1. DCLXVI INTERMISSION 2. Chief Rebel Angel 3. Say It In Slugs 4. It Is Later Than You Think 5. Returning To Madness 6. Mental Twin 7. Night Of The Vampire 8. Unreal Estate 9. In The Flesh 10. Something Out Of Nothing 11. Left Hand Path (Outro)
"Used to be King, now considered a fool" - (In The Flesh, Uprising, 2000)
Entombed is the quintessential, living embodiment of the "fuck-it-all" spirit of heavy metal. Once upon a time, Entombed were the undisputed lords of relentless, no-frills death metal. The Nihilist Demos & first two albums are true monolithic genre masterpieces; basically, the foundation of a whole musical movement. Then came "Wolverine Blues" - an innovative homebrew of their patented death metal brutality joined with big 70's style rock hooks ala Kiss, The Stooges, and the original Alice Cooper Group. This album caught on like a wildfire, garnering the band even more well-deserved critical acclaim & mass appeal.
However, evolution and the loss of founder, main songwriter, and spiritual band leader Nicke Andersson caused the band to wander in a creative wasteland for a number of years, alienating a large portion of their fanbase in the process. For a time, the band seemed to be lost at sea, resulting in the release of "Same Difference"; an album viewed by most as a colossal folly on the level of Celtic Frost's "Cold Lake", or better yet, Metallica's entire post-"Justice for all" catalogue. In reality, this was just the band finding their own way after losing such an integral member. It just goes to show, sometimes you got to fall flat on your ass in order to get back on your feet and come back swinging.

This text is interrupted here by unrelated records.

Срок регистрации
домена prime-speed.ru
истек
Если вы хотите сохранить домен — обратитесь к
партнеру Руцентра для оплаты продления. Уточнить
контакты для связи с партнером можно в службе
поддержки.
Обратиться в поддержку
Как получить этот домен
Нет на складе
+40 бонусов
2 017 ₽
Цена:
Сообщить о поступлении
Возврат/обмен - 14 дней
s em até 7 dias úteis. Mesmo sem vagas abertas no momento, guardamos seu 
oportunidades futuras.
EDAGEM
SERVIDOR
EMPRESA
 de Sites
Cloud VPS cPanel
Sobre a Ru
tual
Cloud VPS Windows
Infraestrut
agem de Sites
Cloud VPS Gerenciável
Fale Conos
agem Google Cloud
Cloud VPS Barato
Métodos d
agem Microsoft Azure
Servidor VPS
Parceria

Since then, Entombed have entered into a sort of renaissance, releasing three stellar albums of uncompromising, filthy, heavy-as-all-hell rock-n-roll. Long gone is the band of yore, who worshiped at the feet of Repulsion and Autopsy exclusively. What we have now is a group of season veterans, comfortable in their own skin and honest enough with themselves to be unconcerned with living up to their initial legacy. Entombed of today have gone beyond their adolescent fixations, now finding inspiration from the roots of where it all began.

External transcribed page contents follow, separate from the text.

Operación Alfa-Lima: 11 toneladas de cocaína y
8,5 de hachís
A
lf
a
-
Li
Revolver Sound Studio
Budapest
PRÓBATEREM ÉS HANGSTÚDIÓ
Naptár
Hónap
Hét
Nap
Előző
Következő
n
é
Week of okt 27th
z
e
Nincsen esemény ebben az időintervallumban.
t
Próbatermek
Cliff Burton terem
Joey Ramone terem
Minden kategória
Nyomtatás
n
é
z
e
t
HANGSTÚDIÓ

All of this, to get us to the task at hand - the review of "Unreal Estate" a live document of Entombed's unlikely collaboration with the Swedish Royal Ballet Ensemble. What we have here is a completely unique entity from yer usual run-of-the-mill live album. This isn't one of those over glorified "greatest hit in the live setting" cashgrab that we're all used to being subjected to. Nor is this the pretentious "Metal Band and Symphonic Orchestra Playing at the Same Time" gimmick, like Metallica's "S&M" travesty from a couple of years ago. Instead we have a very thoughtful re-imagining of some of the gems from Entombed's modern catalogue.
While I'm already on board when it comes to Entombed's newer stuff, I was totally in awe how the newer material truly came alive on this recording. Stuff that was sufficiently dirty and heavy on the albums, now glow with a ghostly ambience in the live setting. Sometimes it's the little things that count, and this album is all about the little nuances. Every instrument is crystal clear, and given their own room to breath and pulsate. The end result is a breathtraking atmosphere of doom.
I'll warn you right now, there's virtually nothing on this album pre "Uprising", besides the Phantasm motiff culled from "Left Hand Path". However, I think this may be the perfect gateway for the old Entombed fan that may have not given their post "Same Difference" material a shot.